Like I mentioned before, I won’t ever claim to be one hundred percent gluten-free or totally dairy-free, unless I feel a need to completely remove both from my diet to feel my best in the future. If you are wondering if you have a sensitivity to gluten and experience similar symptoms to what I mentioned above, try removing it by substituting gluten-free products (like breads, pastas, and cereals) for two weeks and see how you feel.
The good news is there are plenty of gluten-free ingredients, menu options, and products out there that taste fantastic! Some of my favorites include:
Sweet potato with Amy’s (gluten-free) chili, spinach, and cheese
Barilla gluten-free noodles with peppers, onions, and chicken sausage in marinara sauce
Amy’s gluten-free burritos (<- a true obsession)
Gluten-free pizza and breadsticks from a local pizza joint
Van’s gluten-free waffles with Greek yogurt and blueberries
Van’s gluten-free pasta sides (with the addition of turkey sausage)
Some substitutions I’ve made since going (mostly) gluten-free include using veggie noodles, gluten-free noodles, buying gluten-free bread (I love Udi’s!), using almond or coconut flour for baking (instead of white or wheat), and drinking (mostly) almond milk. Also, gluten-free waffles and french toast sticks are my jam!
Van’s gluten-free french toast sticks, agave nectar, almond butter, and bananas
I still eat regular ice cream and yogurt from time to time, but it’s all within moderation and depends on how my stomach is feeling that day. If I consumed a lot of dairy or gluten earlier or the day before, I tend to back off.
Raspberry Greek yogurt with soft gluten-free granola
To be honest, I do notice a difference in the texture of most gluten-free foods, but it doesn’t bother me at all.
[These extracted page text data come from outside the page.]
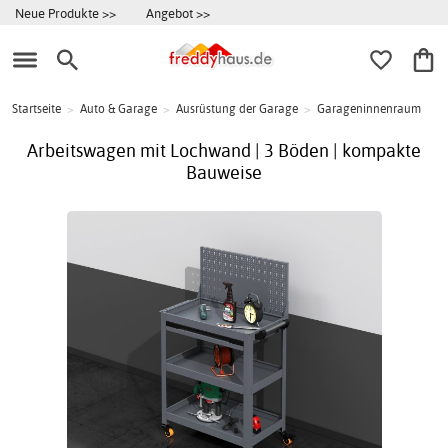
Neue Produkte >>
Angebot >>
Startseite
>
Auto & Garage
>
Ausrüstung der Garage
>
Garageninnenraum
Arbeitswagen mit Lochwand | 3 Böden | kompakte
Bauweise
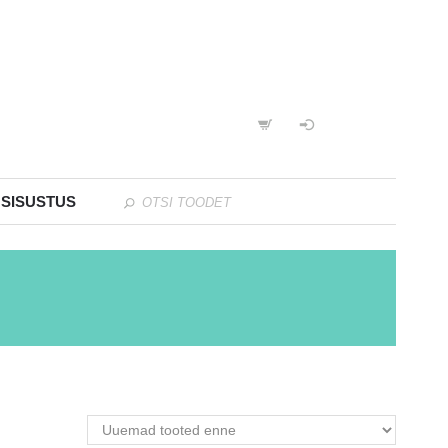
 SISUSTUS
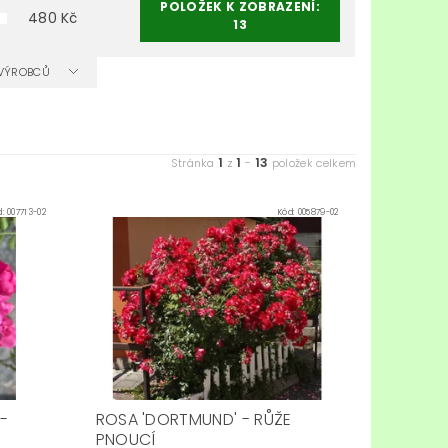
POLOŽEK K ZOBRAZENÍ:
480
Kč
13
A VÝROBCŮ
1
1
13
Stránka
z
-
položek celkem
d:
007713-02
Kód:
005879-02
-
ROSA 'DORTMUND' - RŮŽE
PNOUCÍ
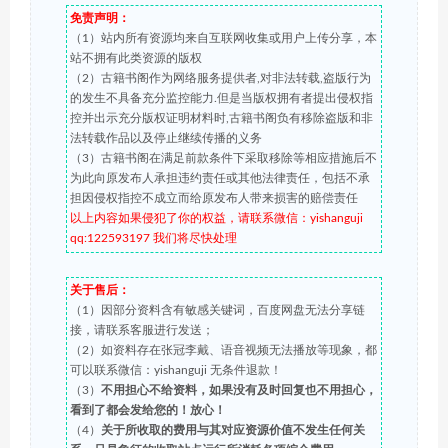
免责声明：
（1）站内所有资源均来自互联网收集或用户上传分享，本
站不拥有此类资源的版权
（2）古籍书阁作为网络服务提供者,对非法转载,盗版行为
的发生不具备充分监控能力.但是当版权拥有者提出侵权指
控并出示充分版权证明材料时,古籍书阁负有移除盗版和非
法转载作品以及停止继续传播的义务
（3）古籍书阁在满足前款条件下采取移除等相应措施后不
为此向原发布人承担违约责任或其他法律责任，包括不承
担因侵权指控不成立而给原发布人带来损害的赔偿责任
以上内容如果侵犯了你的权益，请联系微信：yishanguji
qq:122593197 我们将尽快处理
关于售后：
（1）因部分资料含有敏感关键词，百度网盘无法分享链
接，请联系客服进行发送；
（2）如资料存在张冠李戴、语音视频无法播放等现象，都
可以联系微信：yishanguji 无条件退款！
（3）
不用担心不给资料，如果没有及时回复也不用担心，
看到了都会发给您的！放心！
（4）
关于所收取的费用与其对应资源价值不发生任何关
I appreciate the absence of “glue”, and I really, really like them.
I will occasionally cook with wheat flour or “regular” noodles, but that’s only because my husband prefers it that way. If it were up to me, I would cook completely gluten-free!
This strategy of listening to my body and choosing my foods accordingly has worked really well for me, and if you are one who has experienced similar discomforts after eating, you may want to try eating somewhat gluten-free. It’s made a huge difference in my life!
I hope this little snippet helps those wondering what the fuss about a “gluten-free” label is all about. While some may fall into the trend of going gluten-free, others see it as a necessity. It is what it is!
Questions of the Afternoon
• Do you have a sensitivity or intolerance to gluten?
• If so, what are some of your favorite substitutions or products?